The second part has take-away training tips and information, mostly from animal behaviourist Kieran Piper, of Somerset West and Lucy Breytenbach of Sunningdale.
According to Ms White, the characters are a colourful mix of the scruffy, grubby, angelic, perky, goofy, shy, boisterous and delinquent… and that’s just the people, she laughs.
More seriously, she says, they met amazing people who shared their hearts fully and openly.
“They were brave in their vulnerability and astonishing in their courage. Some families and our interactions made us laugh until we cried, and with some, we wept. One woman had breast cancer, another was going through divorce. And then there are empty nesters and kids wanting a dog but end up taking an older dog than a puppy. It’s important to tell their stories and important to promote rescue dogs. Actually dogs are the greatest rescuers of all. We cannot call them rescues, we, the humans, are the rescued.”
Ms White had two rescue dogs before the series began and now has four.
Ms Gray has two rescue dogs, Lady and Mr Darcy. Mr Darcy, a black Labrador, became the poster dog for the series.
As for the challenges of putting it all together, Ms Gray says lots of treats – liver biltong – went into getting the portrait shots. Ms White says the team has been cuddled, licked, urinated on and nipped. She had treats in every pocket and constantly had doughy-eyed dogs sniffing her.

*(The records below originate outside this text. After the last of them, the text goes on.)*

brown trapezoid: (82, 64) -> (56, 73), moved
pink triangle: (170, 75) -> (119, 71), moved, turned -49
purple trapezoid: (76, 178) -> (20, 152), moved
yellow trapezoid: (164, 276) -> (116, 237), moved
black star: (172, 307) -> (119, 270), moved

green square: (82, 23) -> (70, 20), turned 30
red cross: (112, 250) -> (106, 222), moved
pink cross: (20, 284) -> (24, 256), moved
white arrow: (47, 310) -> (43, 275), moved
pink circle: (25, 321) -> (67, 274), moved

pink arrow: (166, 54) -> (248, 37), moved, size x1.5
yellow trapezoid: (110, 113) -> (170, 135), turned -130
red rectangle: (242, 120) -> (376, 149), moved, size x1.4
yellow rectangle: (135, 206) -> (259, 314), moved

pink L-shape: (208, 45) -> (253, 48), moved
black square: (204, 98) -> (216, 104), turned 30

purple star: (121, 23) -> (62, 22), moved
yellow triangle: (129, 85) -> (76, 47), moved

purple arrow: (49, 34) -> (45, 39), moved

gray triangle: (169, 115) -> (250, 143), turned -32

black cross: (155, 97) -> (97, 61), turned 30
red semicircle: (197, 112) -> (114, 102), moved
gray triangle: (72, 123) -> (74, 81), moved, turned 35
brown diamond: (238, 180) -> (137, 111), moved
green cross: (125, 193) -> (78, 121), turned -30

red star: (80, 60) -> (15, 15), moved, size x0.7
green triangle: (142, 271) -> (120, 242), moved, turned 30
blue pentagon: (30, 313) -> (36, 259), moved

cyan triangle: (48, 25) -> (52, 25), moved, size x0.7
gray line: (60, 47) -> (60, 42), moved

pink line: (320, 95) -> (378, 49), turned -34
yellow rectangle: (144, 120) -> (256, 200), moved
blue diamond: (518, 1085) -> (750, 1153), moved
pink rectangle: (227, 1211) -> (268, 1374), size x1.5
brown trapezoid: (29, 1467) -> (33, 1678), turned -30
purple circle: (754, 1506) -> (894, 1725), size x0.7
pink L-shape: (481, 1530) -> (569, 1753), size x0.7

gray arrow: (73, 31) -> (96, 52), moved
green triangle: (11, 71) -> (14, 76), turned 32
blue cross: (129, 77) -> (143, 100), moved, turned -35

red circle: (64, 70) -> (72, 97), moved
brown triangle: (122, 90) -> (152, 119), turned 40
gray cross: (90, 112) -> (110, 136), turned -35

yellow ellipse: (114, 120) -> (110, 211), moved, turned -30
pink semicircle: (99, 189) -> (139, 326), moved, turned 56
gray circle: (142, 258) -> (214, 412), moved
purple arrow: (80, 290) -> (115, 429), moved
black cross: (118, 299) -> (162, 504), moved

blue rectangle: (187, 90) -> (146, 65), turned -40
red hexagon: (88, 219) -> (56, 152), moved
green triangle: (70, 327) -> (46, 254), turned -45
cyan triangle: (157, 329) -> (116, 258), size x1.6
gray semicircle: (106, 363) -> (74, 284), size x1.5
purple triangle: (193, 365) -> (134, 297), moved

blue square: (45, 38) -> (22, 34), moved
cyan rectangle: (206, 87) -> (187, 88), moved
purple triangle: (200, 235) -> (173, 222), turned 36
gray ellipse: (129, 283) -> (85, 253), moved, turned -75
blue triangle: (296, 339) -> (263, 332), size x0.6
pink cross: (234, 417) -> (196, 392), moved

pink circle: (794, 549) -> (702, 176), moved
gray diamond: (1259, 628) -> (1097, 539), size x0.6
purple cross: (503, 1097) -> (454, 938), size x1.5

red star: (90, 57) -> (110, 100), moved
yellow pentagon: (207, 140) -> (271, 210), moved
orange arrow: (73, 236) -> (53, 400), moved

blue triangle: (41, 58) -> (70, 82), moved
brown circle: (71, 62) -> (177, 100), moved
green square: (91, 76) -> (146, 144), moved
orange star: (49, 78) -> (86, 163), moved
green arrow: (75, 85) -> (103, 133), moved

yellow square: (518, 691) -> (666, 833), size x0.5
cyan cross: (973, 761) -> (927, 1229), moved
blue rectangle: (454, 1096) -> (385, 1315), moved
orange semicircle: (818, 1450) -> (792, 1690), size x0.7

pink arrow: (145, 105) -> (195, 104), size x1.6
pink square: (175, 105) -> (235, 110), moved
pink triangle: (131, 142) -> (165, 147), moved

Grays Matter co-director and co-editor Geoffrey Butler loves dogs but is allergic – his antihistamines were included in the budget. Despite being a cat person, co-editor Celeste Fourie stared at dogs for months and ended up loving dogs. Her husband, Etienne, was the cinematographer, and his lens bag had a dog lift its leg on it. He was also a cat person, but dogs gravitate towards him and he is officially now a dog person too.
“When we started we thought we knew what rescue shelters are about. We now know we don’t have a clue,” says Ms White.
Ms Gray says she has loved working with her best friends – human and dog.